What to do:
Lines with the word "search" are the answer; copy each of them from the data below.

(Dataset items)
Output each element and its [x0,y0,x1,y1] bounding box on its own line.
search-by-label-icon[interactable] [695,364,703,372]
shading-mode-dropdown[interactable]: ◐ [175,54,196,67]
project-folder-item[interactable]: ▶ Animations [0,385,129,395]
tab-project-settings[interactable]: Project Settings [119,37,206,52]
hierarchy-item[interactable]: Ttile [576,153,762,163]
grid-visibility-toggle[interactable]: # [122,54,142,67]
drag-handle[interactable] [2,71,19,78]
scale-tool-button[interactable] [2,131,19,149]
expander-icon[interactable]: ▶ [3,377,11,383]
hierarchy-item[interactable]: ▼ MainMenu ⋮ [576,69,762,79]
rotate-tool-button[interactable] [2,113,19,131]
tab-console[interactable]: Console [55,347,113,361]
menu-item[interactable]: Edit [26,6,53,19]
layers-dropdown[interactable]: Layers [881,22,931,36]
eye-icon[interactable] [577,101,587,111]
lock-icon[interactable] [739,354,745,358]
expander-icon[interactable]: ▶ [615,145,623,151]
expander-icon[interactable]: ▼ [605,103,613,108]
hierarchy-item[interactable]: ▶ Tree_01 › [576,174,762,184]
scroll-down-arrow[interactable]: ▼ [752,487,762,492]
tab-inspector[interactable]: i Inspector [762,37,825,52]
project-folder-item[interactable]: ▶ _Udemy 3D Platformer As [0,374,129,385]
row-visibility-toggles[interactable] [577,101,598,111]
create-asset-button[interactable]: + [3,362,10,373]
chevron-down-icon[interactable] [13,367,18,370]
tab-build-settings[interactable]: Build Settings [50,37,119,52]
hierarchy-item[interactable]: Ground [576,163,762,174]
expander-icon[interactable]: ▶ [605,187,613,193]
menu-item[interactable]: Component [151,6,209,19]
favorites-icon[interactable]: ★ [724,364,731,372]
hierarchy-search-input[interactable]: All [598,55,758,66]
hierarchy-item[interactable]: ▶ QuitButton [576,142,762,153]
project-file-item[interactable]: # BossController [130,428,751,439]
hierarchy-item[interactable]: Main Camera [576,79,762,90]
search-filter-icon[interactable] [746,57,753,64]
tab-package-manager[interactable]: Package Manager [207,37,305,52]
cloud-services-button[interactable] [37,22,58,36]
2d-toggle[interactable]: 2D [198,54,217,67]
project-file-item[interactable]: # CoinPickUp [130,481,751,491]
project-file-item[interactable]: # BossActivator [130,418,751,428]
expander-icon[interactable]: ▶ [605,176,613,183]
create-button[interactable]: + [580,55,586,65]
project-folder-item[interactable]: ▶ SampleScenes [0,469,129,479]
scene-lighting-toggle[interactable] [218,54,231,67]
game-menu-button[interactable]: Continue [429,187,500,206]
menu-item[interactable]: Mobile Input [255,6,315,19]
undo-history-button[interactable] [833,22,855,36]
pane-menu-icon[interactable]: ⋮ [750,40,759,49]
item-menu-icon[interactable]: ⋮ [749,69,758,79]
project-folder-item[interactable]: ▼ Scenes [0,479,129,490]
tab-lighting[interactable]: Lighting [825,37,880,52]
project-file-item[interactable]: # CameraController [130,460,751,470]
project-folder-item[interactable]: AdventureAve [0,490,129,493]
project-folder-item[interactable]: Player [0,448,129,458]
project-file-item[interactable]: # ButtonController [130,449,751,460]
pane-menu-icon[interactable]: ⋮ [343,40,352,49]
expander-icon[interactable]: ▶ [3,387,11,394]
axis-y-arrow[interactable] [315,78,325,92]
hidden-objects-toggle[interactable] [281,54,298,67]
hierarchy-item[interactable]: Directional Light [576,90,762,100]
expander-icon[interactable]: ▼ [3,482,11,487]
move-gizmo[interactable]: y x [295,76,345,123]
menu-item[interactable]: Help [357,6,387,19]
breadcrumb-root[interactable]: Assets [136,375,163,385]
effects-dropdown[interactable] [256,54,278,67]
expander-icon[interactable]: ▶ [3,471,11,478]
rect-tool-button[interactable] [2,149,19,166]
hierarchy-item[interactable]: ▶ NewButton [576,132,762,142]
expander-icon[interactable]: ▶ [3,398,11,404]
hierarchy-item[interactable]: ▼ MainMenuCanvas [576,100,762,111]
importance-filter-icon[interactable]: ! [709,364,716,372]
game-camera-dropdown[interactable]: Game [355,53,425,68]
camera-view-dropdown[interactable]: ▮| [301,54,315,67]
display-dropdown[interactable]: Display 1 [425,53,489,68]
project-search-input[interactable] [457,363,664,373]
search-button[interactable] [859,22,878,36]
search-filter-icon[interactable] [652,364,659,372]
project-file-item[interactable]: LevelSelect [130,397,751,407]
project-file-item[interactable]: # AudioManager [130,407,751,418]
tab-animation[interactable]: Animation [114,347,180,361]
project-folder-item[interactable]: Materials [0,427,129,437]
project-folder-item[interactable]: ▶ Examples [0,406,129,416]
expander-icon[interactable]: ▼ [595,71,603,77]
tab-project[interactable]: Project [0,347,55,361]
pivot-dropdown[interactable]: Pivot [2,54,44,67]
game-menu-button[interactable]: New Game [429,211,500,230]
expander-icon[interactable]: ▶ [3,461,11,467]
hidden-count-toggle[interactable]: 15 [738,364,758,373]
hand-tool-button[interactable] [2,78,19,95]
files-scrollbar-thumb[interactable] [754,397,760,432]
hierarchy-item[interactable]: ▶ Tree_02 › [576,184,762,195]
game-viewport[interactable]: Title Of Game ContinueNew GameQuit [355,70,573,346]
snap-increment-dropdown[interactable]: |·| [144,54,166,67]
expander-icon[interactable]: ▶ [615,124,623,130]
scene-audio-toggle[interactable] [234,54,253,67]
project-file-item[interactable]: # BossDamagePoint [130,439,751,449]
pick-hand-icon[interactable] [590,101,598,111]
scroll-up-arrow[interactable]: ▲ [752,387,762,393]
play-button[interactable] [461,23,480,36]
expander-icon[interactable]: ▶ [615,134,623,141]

Answer to the problem:
search-by-label-icon[interactable] [695,364,703,372]
hierarchy-search-input[interactable]: All [598,55,758,66]
search-filter-icon[interactable] [746,57,753,64]
project-search-input[interactable] [457,363,664,373]
search-button[interactable] [859,22,878,36]
search-filter-icon[interactable] [652,364,659,372]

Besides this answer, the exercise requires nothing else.